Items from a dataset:

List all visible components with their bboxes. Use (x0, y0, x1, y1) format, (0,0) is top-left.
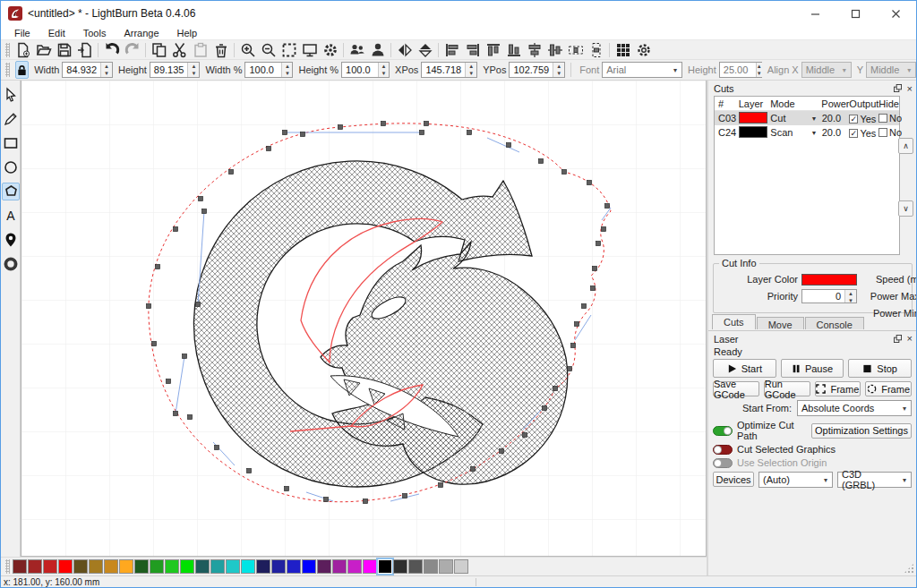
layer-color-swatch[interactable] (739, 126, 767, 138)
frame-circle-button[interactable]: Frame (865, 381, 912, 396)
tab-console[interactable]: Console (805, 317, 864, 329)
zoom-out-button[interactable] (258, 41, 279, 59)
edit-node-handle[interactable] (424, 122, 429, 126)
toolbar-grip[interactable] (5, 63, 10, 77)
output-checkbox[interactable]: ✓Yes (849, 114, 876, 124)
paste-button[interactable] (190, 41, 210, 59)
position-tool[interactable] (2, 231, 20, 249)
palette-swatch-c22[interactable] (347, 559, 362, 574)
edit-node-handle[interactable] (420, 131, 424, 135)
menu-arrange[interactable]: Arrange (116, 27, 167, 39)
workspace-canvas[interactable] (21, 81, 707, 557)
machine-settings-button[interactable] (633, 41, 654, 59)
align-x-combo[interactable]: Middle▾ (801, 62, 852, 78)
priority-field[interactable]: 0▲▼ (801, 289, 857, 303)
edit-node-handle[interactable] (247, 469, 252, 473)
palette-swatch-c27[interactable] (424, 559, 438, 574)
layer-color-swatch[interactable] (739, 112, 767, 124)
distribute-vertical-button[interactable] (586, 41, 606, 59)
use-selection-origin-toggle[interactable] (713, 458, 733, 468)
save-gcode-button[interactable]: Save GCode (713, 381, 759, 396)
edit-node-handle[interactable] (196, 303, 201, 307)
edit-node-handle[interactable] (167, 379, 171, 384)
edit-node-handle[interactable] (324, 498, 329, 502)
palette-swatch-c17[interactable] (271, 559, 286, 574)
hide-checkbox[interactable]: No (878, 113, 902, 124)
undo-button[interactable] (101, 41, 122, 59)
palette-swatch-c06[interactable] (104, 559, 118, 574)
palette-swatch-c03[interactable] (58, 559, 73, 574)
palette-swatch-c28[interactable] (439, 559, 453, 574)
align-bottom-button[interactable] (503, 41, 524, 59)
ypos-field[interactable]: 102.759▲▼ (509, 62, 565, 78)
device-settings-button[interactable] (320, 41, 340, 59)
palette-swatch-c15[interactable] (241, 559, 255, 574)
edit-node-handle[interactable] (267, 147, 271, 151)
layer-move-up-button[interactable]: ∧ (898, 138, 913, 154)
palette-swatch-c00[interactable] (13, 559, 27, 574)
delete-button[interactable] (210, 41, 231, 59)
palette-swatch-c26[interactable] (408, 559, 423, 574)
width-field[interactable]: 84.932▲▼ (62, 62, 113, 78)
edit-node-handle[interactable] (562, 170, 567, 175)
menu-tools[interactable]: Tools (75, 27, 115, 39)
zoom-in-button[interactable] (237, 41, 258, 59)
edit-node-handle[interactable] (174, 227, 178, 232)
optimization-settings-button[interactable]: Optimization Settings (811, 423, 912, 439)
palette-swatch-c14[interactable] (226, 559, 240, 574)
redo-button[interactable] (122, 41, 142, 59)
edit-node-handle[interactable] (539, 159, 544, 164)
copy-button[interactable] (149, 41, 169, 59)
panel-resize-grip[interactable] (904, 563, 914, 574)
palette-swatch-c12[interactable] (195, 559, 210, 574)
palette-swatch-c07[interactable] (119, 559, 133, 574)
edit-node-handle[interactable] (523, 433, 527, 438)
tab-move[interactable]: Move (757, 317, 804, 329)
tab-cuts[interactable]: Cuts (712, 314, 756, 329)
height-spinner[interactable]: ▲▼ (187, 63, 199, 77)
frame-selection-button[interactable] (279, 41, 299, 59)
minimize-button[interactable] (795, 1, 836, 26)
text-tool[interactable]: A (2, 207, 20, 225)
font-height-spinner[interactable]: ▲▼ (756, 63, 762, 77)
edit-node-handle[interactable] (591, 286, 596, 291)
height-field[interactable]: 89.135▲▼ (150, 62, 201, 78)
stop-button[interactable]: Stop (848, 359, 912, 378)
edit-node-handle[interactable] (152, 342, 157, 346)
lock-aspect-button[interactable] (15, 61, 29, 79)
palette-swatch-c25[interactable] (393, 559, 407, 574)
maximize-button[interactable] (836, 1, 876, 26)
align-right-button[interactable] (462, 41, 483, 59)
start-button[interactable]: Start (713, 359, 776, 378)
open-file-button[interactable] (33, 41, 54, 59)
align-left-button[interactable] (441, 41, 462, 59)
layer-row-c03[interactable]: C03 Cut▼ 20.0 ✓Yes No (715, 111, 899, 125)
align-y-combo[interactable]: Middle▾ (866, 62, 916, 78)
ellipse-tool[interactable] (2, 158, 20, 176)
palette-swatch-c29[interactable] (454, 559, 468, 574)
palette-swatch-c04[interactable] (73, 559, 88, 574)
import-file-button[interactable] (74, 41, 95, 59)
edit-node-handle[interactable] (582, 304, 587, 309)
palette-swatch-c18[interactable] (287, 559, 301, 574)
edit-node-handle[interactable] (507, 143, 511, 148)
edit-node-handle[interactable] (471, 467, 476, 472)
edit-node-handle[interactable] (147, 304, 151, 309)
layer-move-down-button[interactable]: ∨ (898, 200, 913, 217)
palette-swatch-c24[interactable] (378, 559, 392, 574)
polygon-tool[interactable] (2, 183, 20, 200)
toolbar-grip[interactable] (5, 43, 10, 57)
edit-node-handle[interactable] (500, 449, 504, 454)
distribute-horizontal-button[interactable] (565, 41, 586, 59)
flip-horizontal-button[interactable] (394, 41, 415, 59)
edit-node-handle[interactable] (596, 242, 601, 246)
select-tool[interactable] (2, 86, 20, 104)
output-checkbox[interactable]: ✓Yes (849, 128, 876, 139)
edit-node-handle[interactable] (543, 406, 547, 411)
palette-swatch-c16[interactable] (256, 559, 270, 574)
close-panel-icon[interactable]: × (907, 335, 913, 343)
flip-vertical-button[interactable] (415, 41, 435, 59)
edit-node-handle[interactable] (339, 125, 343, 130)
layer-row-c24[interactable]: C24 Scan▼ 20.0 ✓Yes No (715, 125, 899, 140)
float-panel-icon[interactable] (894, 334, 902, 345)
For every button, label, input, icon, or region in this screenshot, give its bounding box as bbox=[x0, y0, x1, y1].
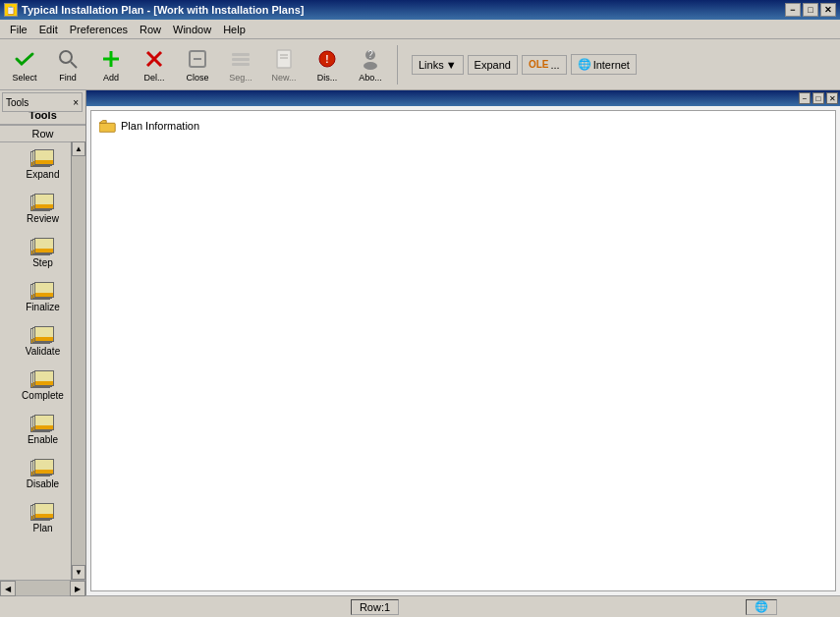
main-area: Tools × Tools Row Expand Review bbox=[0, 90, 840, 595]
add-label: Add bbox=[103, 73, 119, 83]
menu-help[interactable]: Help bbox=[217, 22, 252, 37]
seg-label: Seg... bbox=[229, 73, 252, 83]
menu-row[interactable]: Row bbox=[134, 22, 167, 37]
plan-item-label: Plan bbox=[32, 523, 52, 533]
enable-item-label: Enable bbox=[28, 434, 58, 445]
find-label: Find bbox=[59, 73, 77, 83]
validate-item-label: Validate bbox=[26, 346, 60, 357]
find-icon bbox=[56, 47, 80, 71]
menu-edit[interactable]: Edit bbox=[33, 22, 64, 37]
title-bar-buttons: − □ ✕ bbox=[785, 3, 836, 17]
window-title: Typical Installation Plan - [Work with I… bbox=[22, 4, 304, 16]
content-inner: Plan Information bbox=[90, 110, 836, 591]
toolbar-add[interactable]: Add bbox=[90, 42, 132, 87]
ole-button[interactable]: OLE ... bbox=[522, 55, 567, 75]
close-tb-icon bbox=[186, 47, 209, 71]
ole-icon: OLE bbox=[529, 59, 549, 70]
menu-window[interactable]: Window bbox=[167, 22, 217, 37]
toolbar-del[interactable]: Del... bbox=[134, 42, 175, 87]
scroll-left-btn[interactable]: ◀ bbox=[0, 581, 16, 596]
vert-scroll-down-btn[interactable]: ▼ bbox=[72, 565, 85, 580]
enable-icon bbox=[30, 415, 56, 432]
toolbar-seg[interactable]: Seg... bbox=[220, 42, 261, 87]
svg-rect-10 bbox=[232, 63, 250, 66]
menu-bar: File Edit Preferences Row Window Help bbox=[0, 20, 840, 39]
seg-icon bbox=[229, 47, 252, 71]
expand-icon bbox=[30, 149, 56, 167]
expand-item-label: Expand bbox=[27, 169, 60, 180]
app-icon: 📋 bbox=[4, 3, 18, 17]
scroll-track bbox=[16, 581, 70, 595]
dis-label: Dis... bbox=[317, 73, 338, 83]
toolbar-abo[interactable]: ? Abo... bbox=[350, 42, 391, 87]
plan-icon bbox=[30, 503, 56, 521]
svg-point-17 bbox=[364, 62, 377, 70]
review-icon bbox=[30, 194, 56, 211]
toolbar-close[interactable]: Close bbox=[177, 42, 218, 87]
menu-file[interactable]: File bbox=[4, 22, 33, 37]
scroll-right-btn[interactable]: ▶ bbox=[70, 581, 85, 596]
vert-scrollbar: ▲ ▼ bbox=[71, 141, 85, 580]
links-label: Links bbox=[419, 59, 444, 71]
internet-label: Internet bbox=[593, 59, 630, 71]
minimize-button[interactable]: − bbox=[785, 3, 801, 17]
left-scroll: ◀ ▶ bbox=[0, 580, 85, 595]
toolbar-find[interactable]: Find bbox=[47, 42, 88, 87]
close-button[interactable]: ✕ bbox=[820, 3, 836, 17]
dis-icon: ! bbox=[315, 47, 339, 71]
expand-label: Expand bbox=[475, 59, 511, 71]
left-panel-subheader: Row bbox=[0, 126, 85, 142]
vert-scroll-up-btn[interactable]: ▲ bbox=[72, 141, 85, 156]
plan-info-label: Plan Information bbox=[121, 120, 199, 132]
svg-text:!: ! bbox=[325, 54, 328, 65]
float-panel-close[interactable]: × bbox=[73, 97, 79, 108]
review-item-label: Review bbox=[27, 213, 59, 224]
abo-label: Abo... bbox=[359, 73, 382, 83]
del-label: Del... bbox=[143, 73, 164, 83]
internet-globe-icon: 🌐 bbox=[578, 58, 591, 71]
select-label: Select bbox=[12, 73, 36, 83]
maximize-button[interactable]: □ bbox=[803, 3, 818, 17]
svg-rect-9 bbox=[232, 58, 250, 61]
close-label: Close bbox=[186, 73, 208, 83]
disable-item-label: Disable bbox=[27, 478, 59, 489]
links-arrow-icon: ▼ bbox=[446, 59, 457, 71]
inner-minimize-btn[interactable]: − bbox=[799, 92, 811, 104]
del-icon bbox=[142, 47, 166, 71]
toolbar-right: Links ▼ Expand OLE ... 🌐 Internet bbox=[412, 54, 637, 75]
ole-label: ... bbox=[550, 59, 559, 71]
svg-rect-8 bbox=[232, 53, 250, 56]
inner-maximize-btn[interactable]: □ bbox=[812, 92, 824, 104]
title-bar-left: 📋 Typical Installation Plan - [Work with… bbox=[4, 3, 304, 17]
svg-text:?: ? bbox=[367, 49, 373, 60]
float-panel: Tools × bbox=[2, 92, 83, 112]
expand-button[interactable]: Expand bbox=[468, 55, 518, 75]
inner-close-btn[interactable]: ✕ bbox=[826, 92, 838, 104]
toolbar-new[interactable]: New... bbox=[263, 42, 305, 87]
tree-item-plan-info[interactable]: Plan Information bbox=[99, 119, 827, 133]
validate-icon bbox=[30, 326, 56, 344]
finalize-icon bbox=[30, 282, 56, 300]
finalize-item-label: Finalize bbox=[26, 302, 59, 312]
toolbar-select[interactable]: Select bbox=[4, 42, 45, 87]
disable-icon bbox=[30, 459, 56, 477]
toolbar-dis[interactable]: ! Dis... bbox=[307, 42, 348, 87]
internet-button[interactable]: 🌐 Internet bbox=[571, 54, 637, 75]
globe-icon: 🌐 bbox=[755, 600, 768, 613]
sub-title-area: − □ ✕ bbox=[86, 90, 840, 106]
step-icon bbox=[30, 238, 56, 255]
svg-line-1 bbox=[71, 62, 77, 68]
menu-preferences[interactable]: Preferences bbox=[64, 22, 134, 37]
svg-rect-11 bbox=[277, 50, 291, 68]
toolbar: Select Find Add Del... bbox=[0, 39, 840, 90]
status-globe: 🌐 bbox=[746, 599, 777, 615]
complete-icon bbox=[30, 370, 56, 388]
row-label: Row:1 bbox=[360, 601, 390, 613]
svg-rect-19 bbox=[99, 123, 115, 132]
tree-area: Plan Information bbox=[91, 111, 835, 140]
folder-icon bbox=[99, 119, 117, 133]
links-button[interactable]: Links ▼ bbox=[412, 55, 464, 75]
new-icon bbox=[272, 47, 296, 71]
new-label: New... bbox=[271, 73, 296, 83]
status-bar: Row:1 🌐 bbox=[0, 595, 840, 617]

» **THE PROBLEM**
From the data, list each line in which the string "with" appears.

» **SOLUTION TO THIS TASK**
List all visible components with their bboxes. Use (x0, y0, x1, y1) format, (0,0) is top-left.
window-title: Typical Installation Plan - [Work with I… bbox=[22, 4, 304, 16]
title-bar-left: 📋 Typical Installation Plan - [Work with… bbox=[4, 3, 304, 17]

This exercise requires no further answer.